• [INSTRUCTIONS FOR THE TASK]
Exactly as shown below, retype every line of the data.

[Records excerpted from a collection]
= = = = =
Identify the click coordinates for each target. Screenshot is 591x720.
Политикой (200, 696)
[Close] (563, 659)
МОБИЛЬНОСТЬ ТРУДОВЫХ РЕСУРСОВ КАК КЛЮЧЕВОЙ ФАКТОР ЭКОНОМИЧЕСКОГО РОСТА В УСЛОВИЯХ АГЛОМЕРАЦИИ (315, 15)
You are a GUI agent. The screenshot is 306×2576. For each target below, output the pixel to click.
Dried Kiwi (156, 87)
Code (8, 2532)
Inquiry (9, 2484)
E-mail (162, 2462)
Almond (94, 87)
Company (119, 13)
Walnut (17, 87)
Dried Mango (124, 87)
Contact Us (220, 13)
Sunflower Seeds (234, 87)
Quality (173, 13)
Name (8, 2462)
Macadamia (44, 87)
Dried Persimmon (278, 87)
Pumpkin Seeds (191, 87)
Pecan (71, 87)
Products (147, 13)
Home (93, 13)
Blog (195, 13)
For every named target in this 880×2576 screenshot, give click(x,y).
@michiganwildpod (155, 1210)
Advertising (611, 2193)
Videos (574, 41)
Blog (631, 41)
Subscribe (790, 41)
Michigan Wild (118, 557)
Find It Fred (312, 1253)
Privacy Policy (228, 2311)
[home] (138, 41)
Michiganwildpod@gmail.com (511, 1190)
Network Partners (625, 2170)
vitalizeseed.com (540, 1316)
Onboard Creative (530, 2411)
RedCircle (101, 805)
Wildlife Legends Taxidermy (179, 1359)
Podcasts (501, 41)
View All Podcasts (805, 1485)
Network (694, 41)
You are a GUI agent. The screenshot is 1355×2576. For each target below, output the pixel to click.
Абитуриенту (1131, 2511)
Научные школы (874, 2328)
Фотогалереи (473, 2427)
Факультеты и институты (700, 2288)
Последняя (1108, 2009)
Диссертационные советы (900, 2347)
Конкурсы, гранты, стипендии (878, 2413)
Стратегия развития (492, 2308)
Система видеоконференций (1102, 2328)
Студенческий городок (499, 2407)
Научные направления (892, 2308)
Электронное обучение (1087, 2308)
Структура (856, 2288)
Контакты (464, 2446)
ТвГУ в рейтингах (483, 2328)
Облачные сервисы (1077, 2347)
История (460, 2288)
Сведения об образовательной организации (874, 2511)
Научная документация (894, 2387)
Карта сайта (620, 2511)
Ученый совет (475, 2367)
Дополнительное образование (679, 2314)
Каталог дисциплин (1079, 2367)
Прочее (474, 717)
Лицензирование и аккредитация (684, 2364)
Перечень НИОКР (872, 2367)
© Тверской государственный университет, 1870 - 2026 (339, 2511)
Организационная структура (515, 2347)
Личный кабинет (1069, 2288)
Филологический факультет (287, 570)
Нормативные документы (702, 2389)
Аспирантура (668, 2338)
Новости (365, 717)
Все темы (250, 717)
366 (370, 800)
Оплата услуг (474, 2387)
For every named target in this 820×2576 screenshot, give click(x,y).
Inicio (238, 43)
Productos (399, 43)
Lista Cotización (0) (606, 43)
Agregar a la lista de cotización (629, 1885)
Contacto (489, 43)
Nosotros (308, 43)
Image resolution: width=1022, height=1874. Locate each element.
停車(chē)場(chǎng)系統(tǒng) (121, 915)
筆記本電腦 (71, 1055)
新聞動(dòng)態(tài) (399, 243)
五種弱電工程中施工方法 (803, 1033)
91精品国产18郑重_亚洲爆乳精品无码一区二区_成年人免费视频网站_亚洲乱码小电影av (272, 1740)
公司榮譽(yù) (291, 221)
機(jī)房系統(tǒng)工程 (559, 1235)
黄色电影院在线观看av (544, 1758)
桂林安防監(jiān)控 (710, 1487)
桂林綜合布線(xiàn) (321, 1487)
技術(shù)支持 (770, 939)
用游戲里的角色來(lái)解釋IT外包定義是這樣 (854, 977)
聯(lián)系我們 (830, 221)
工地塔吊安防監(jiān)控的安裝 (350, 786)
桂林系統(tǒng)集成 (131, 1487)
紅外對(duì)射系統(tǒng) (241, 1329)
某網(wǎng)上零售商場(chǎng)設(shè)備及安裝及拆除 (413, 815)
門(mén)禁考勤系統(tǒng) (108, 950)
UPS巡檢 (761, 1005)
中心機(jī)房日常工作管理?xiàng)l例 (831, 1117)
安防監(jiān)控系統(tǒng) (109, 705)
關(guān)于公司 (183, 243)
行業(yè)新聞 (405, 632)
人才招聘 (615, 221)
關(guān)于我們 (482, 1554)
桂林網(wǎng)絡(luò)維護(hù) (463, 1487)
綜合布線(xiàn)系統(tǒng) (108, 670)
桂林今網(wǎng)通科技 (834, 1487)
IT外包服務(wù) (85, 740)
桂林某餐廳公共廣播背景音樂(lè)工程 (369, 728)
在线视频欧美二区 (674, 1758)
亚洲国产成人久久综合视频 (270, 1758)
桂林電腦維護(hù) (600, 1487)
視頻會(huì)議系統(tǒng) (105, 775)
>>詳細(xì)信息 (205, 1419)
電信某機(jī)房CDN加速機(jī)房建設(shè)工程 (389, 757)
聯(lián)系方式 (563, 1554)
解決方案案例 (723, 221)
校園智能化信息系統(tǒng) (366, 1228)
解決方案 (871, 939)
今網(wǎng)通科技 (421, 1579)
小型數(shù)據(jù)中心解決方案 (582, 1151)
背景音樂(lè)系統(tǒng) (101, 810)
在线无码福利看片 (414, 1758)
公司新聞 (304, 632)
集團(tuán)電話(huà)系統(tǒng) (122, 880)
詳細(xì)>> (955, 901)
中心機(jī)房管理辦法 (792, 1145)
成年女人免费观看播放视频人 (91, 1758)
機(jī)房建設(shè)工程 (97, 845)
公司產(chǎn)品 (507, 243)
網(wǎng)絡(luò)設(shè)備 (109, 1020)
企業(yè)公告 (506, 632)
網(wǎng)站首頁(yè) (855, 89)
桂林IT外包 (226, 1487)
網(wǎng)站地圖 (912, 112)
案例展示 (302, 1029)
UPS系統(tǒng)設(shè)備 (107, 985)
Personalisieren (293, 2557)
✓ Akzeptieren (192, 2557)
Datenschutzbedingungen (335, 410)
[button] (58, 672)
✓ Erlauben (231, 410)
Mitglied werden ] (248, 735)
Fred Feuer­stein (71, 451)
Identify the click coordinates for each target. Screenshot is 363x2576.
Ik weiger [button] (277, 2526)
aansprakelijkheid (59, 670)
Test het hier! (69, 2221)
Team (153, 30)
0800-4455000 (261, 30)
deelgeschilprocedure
= = = = =
• [RESULT OF THE EXERCISE]
Identify the click coordinates for each target. Screenshot is 591x720.
Политикой (200, 696)
[Close] (563, 659)
МОБИЛЬНОСТЬ ТРУДОВЫХ РЕСУРСОВ КАК КЛЮЧЕВОЙ ФАКТОР ЭКОНОМИЧЕСКОГО РОСТА В УСЛОВИЯХ АГЛОМЕРАЦИИ (315, 15)
You are a GUI agent. The screenshot is 306×2576. For each target below, output the pixel to click.
Dried Kiwi (156, 87)
Code (8, 2532)
Inquiry (9, 2484)
E-mail (162, 2462)
Almond (94, 87)
Company (119, 13)
Walnut (17, 87)
Dried Mango (124, 87)
Contact Us (220, 13)
Sunflower Seeds (234, 87)
Quality (173, 13)
Name (8, 2462)
Macadamia (44, 87)
Dried Persimmon (278, 87)
Pumpkin Seeds (191, 87)
Pecan (71, 87)
Products (147, 13)
Home (93, 13)
Blog (195, 13)
For every named target in this 880×2576 screenshot, give click(x,y).
@michiganwildpod (155, 1210)
Advertising (611, 2193)
Videos (574, 41)
Blog (631, 41)
Subscribe (790, 41)
Michigan Wild (118, 557)
Find It Fred (312, 1253)
Privacy Policy (228, 2311)
[home] (138, 41)
Michiganwildpod@gmail.com (511, 1190)
Network Partners (625, 2170)
vitalizeseed.com (540, 1316)
Onboard Creative (530, 2411)
RedCircle (101, 805)
Wildlife Legends Taxidermy (179, 1359)
Podcasts (501, 41)
View All Podcasts (805, 1485)
Network (694, 41)
You are a GUI agent. The screenshot is 1355×2576. For each target below, output the pixel to click.
Абитуриенту (1131, 2511)
Научные школы (874, 2328)
Фотогалереи (473, 2427)
Факультеты и институты (700, 2288)
Последняя (1108, 2009)
Диссертационные советы (900, 2347)
Конкурсы, гранты, стипендии (878, 2413)
Стратегия развития (492, 2308)
Система видеоконференций (1102, 2328)
Студенческий городок (499, 2407)
Научные направления (892, 2308)
Электронное обучение (1087, 2308)
Структура (856, 2288)
Контакты (464, 2446)
ТвГУ в рейтингах (483, 2328)
Облачные сервисы (1077, 2347)
История (460, 2288)
Сведения об образовательной организации (874, 2511)
Научная документация (894, 2387)
Карта сайта (620, 2511)
Ученый совет (475, 2367)
Дополнительное образование (679, 2314)
Каталог дисциплин (1079, 2367)
Прочее (474, 717)
Лицензирование и аккредитация (684, 2364)
Перечень НИОКР (872, 2367)
© Тверской государственный университет, 1870 - 2026 (339, 2511)
Организационная структура (515, 2347)
Личный кабинет (1069, 2288)
Филологический факультет (287, 570)
Нормативные документы (702, 2389)
Аспирантура (668, 2338)
Новости (365, 717)
Все темы (250, 717)
366 (370, 800)
Оплата услуг (474, 2387)
For every named target in this 820×2576 screenshot, give click(x,y).
Inicio (238, 43)
Productos (399, 43)
Lista Cotización (0) (606, 43)
Agregar a la lista de cotización (629, 1885)
Contacto (489, 43)
Nosotros (308, 43)
Image resolution: width=1022, height=1874. Locate each element.
停車(chē)場(chǎng)系統(tǒng) (121, 915)
筆記本電腦 (71, 1055)
新聞動(dòng)態(tài) (399, 243)
五種弱電工程中施工方法 (803, 1033)
91精品国产18郑重_亚洲爆乳精品无码一区二区_成年人免费视频网站_亚洲乱码小电影av (272, 1740)
公司榮譽(yù) (291, 221)
機(jī)房系統(tǒng)工程 (559, 1235)
黄色电影院在线观看av (544, 1758)
桂林安防監(jiān)控 (710, 1487)
桂林綜合布線(xiàn) (321, 1487)
技術(shù)支持 (770, 939)
用游戲里的角色來(lái)解釋IT外包定義是這樣 (854, 977)
聯(lián)系我們 (830, 221)
工地塔吊安防監(jiān)控的安裝 (350, 786)
桂林系統(tǒng)集成 (131, 1487)
紅外對(duì)射系統(tǒng) (241, 1329)
某網(wǎng)上零售商場(chǎng)設(shè)備及安裝及拆除 (413, 815)
門(mén)禁考勤系統(tǒng) (108, 950)
UPS巡檢 (761, 1005)
中心機(jī)房日常工作管理?xiàng)l例 (831, 1117)
安防監(jiān)控系統(tǒng) (109, 705)
關(guān)于公司 (183, 243)
行業(yè)新聞 (405, 632)
人才招聘 (615, 221)
關(guān)于我們 (482, 1554)
桂林網(wǎng)絡(luò)維護(hù) (463, 1487)
綜合布線(xiàn)系統(tǒng) (108, 670)
桂林今網(wǎng)通科技 (834, 1487)
IT外包服務(wù) (85, 740)
桂林某餐廳公共廣播背景音樂(lè)工程 (369, 728)
在线视频欧美二区 (674, 1758)
亚洲国产成人久久综合视频 (270, 1758)
桂林電腦維護(hù) (600, 1487)
視頻會(huì)議系統(tǒng) (105, 775)
>>詳細(xì)信息 (205, 1419)
電信某機(jī)房CDN加速機(jī)房建設(shè)工程 (389, 757)
聯(lián)系方式 (563, 1554)
解決方案案例 (723, 221)
校園智能化信息系統(tǒng) (366, 1228)
解決方案 (871, 939)
今網(wǎng)通科技 (421, 1579)
小型數(shù)據(jù)中心解決方案 (582, 1151)
背景音樂(lè)系統(tǒng) (101, 810)
在线无码福利看片 (414, 1758)
公司新聞 (304, 632)
集團(tuán)電話(huà)系統(tǒng) (122, 880)
詳細(xì)>> (955, 901)
中心機(jī)房管理辦法 (792, 1145)
成年女人免费观看播放视频人 (91, 1758)
機(jī)房建設(shè)工程 (97, 845)
公司產(chǎn)品 (507, 243)
網(wǎng)絡(luò)設(shè)備 (109, 1020)
企業(yè)公告 (506, 632)
網(wǎng)站首頁(yè) (855, 89)
桂林IT外包 (226, 1487)
網(wǎng)站地圖 (912, 112)
案例展示 (302, 1029)
UPS系統(tǒng)設(shè)備 (107, 985)
Personalisieren (293, 2557)
✓ Akzeptieren (192, 2557)
Datenschutzbedingungen (335, 410)
[button] (58, 672)
✓ Erlauben (231, 410)
Mitglied werden ] (248, 735)
Fred Feuer­stein (71, 451)
Identify the click coordinates for each target. Screenshot is 363x2576.
Ik weiger [button] (277, 2526)
aansprakelijkheid (59, 670)
Test het hier! (69, 2221)
Team (153, 30)
0800-4455000 (261, 30)
deelgeschilprocedure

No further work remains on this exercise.